Thumal the Qahraman () (died 929) was a Muslim woman appointed in 918 as a judge in a maẓālim (secular administrative) court during the reign of Caliph al-Muqtadir (r. 908–932). She was not a Qadi (a judge adjudicating Islamic law), for she only dealt with secular law. She was put in charge of rescripting the petitions which petitioners brought to the court. Her position was an extraordinary unique for her sex. She was appointed by Umm Jafar Muqtadir, the mother to caliph Jafar al-Muqtadir-billah (r. 908–923), the eighteenth Abbasid caliph.

Life 
Thumal was originally the qahramāna-assistant of Shaghab, mother of Caliph al-Muqtadir. 

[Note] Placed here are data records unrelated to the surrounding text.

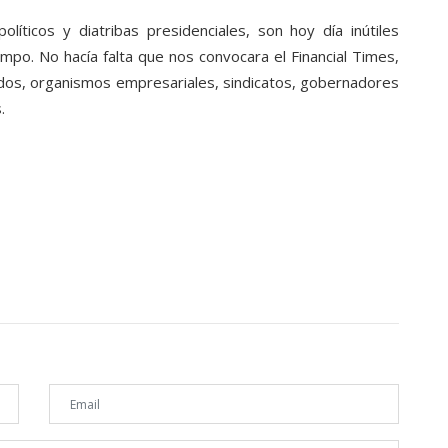
olíticos y diatribas presidenciales, son hoy día inútiles
empo. No hacía falta que nos convocara el Financial Times,
tidos, organismos empresariales, sindicatos, gobernadores
.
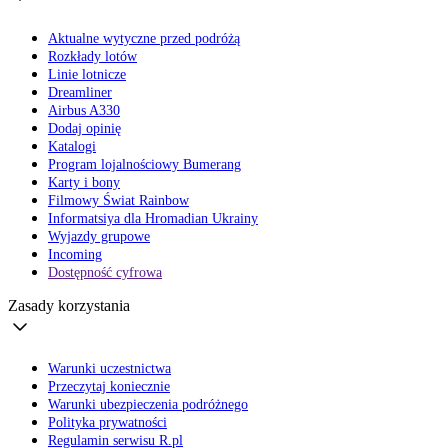
Aktualne wytyczne przed podróżą
Rozkłady lotów
Linie lotnicze
Dreamliner
Airbus A330
Dodaj opinię
Katalogi
Program lojalnościowy Bumerang
Karty i bony
Filmowy Świat Rainbow
Informatsiya dla Hromadian Ukrainy
Wyjazdy grupowe
Incoming
Dostępność cyfrowa
Zasady korzystania
Warunki uczestnictwa
Przeczytaj koniecznie
Warunki ubezpieczenia podróżnego
Polityka prywatności
Regulamin serwisu R.pl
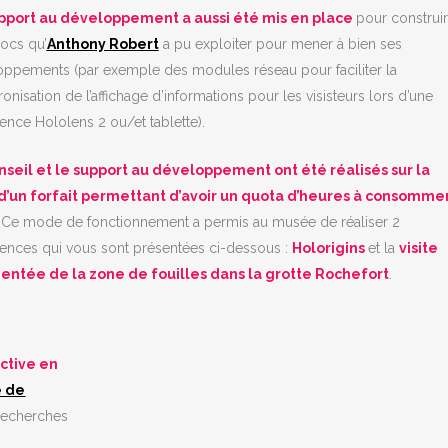
pport au développement a aussi été mis en place
pour construi
ocs qu’
Anthony Robert
a pu exploiter pour mener à bien ses
ppements (par exemple des modules réseau pour faciliter la
onisation de l’affichage d’informations pour les visisteurs lors d’une
ence Hololens 2 ou/et tablette).
nseil et le support au développement ont été réalisés sur la
d’un forfait permettant d’avoir un quota d’heures à consommer
. Ce mode de fonctionnement a permis au musée de réaliser 2
ences qui vous sont présentées ci-dessous :
Holorigins
et la
visite
ntée de la zone de fouilles dans la grotte Rochefort
.
active en
 de
 recherches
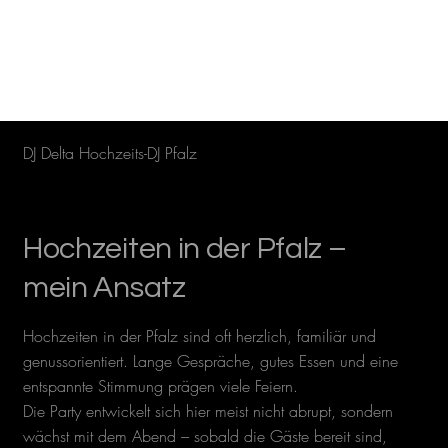
DJ Delta Hochzeits-DJ Pfalz
Hochzeiten in der Pfalz –
mein Ansatz
Hochzeiten in der Pfalz sind oft herzlich, familiär und
genussorientiert. Lange Gespräche, gutes Essen und eine
entspannte Stimmung prägen viele Feiern.
Die Party entwickelt sich hier meist nicht abrupt, sondern
wächst mit dem Abend – sobald die Gäste bereit sind,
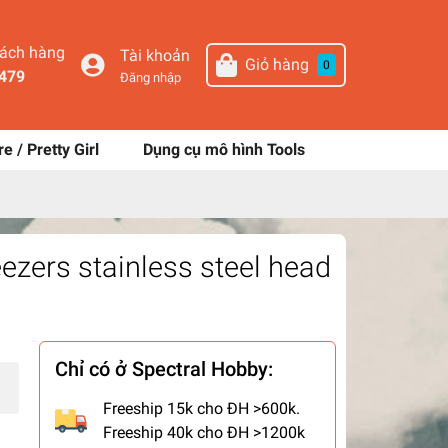
hách hàng
Tài khoản
Giỏ hàng
0
479
Đăng nhập
re / Pretty Girl
Dụng cụ mô hình Tools
ezers stainless steel head
Chỉ có ở Spectral Hobby:
Freeship 15k cho ĐH >600k.
Freeship 40k cho ĐH >1200k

When Shaghab secured the succession of her son to the throne, she de facto seized power and appointed a parallel bureaucracy to handle state affairs. Shaghab stated that the affairs of the ummah, especially justice, was better administered with a woman in charge. In 918 she appointed Thumal in charge of mazalim, in effect minister of justice or chief administrator of justice, and supervisor of the qadis. The qadis opposed to be supervised by a woman, but was forced to accept the appointment. 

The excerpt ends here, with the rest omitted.